Burnaby's former great hope for solar energy, Day4Energy, rides into sunset
This morning, Business in Vancouver has reported that the B.C. Supreme Court has approved the transfer of assets from Burnaby-based solar-energy company Day4Energy to another firm controlled by businessmen George Rubin and Douglas Keast.
This comes after the company that developed photovoltaic cells and modules was delisted from the Toronto Stock Exchange.
The writing was on the wall in management's discussion and analysis, which was issued on March 30. It included the following section about the state of the industry:
Our industry continues to face difficult times. Economic and financial uncertainty continues to affect investment climate and bank lending in both Europe and North America. This uncertainty has contributed to a number of government revisions to PV subsidy programs including, most notably, changes to the feed-in tariff in Italy as well as reductions in similar subsidy programs in Germany and in the UK. The PV manufacturing industry continues to operate in a period of substantial over-capacity. The combination of reduced demand and over-capacity has resulted in rapid declines in PV wafer, cell and module prices across the global industry. Mounting market pressure has forced a number of PV cell and PV module manufacturing companies to announce various forms of restructuring plans over the course of the last few months and has resulted in notable failures from some of the oldest PV companies.

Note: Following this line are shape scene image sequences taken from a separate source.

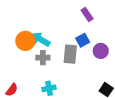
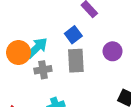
cyan arrow: (41, 39) -> (37, 48), turned 114
blue square: (83, 40) -> (73, 35), moved

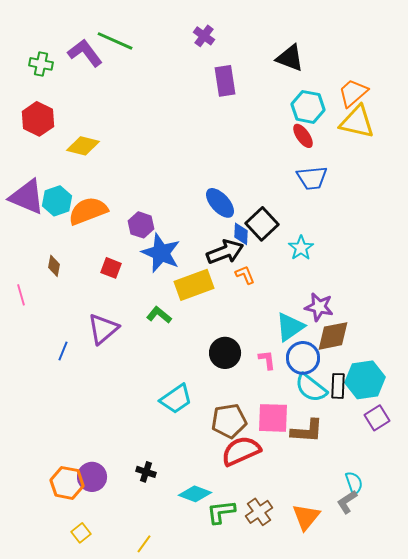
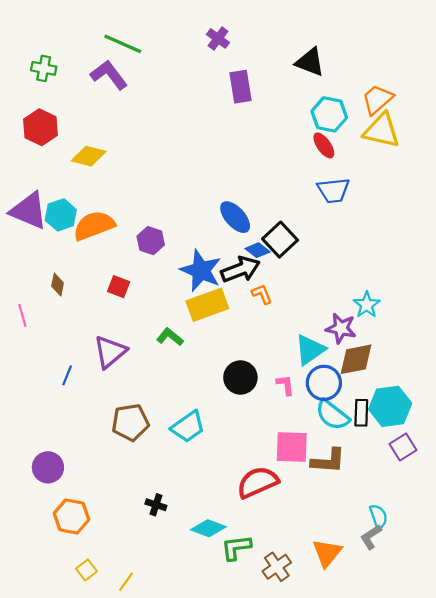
purple L-shape: (85, 53) -> (109, 75), moved
blue diamond: (241, 234) -> (258, 250), turned -55
cyan star: (301, 248) -> (367, 305), moved
blue star: (161, 253) -> (201, 271), moved
brown pentagon: (229, 421) -> (130, 422), moved
purple circle: (92, 477) -> (48, 467), moved
brown cross: (259, 512) -> (277, 567), moved
yellow line: (144, 544) -> (126, 582), moved

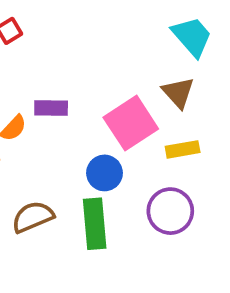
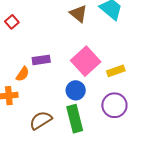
brown triangle: (178, 92) -> (78, 14), moved

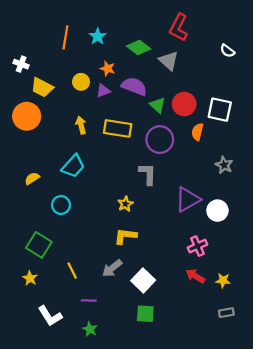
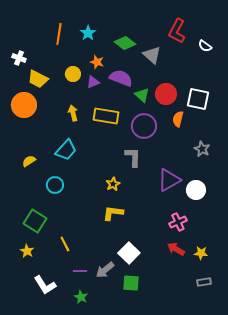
red L-shape: (179, 27) -> (177, 31), moved
gray arrow: (112, 268) -> (105, 270), moved

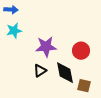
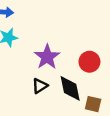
purple star: (46, 47) -> (47, 57), turned -30

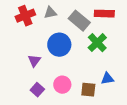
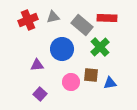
purple triangle: (34, 61) -> (37, 65), turned 48
pink circle: (62, 85) -> (71, 82), moved
brown square: (88, 90) -> (91, 75), moved

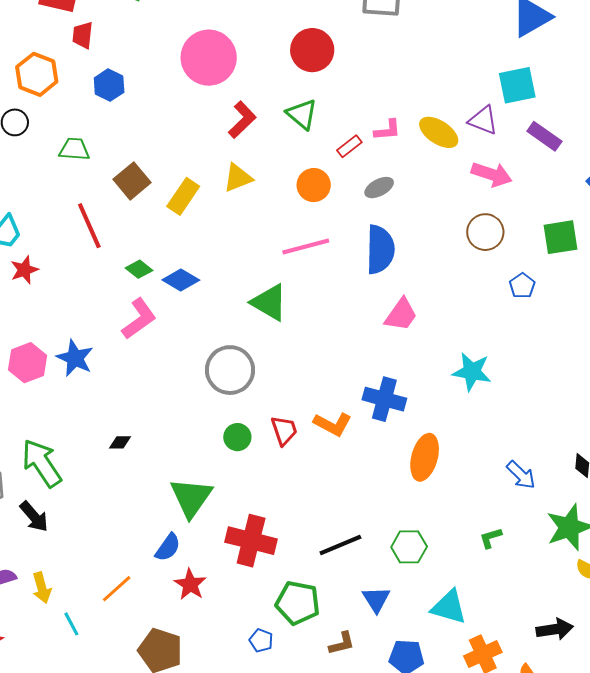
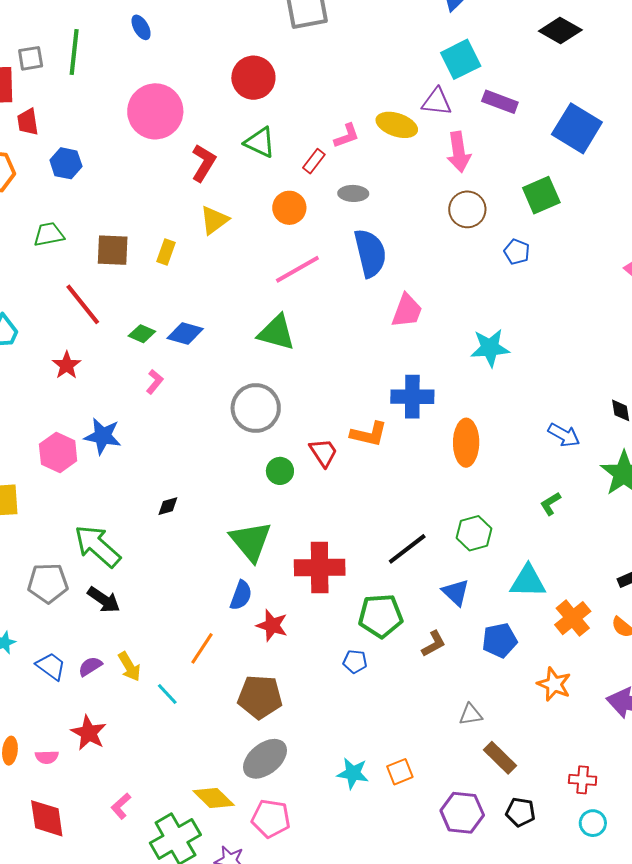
pink arrow: (492, 174) -> (459, 152), turned 78
brown square: (132, 181) -> (113, 250), turned -33
gray ellipse: (379, 188) -> (353, 193), turned 44
yellow rectangle: (183, 196) -> (166, 252), size x0.7
red star: (24, 270) -> (67, 365), moved
pink L-shape: (139, 319) -> (155, 382), size x0.6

In addition, the company had liabilities associated with an outsourced manufacting centre in Poland, which was wound down.
"We are not in agreement with one of our key suppliers that the Company owes the entire amount of recorded and accrued liabilities of approximately $11 million," the company stated in March. "Day4 takes the position that this amount is not owing due to the supplier’s product warranty obligations and failure to deliver product meeting stipulated specifications."
Several years ago, there were high hopes for Day4Energy, which was headed by John MacDonald, a cofounder and former CEO of B.C.'s most successful high-tech startup, MacDonald Dettwiler & Associates.
"Solar energy could enter the mainstream of electrical generation in 10 years," MacDonald told the Straight in 2006. "Wind, tidal, biomass are all possible alternatives, but we've got to start now."
Unfortunately, it doesn't appear that B.C. will be at the forefront anymore, thanks to photovoltaic panels from China and other low-wage countries flooding the international market.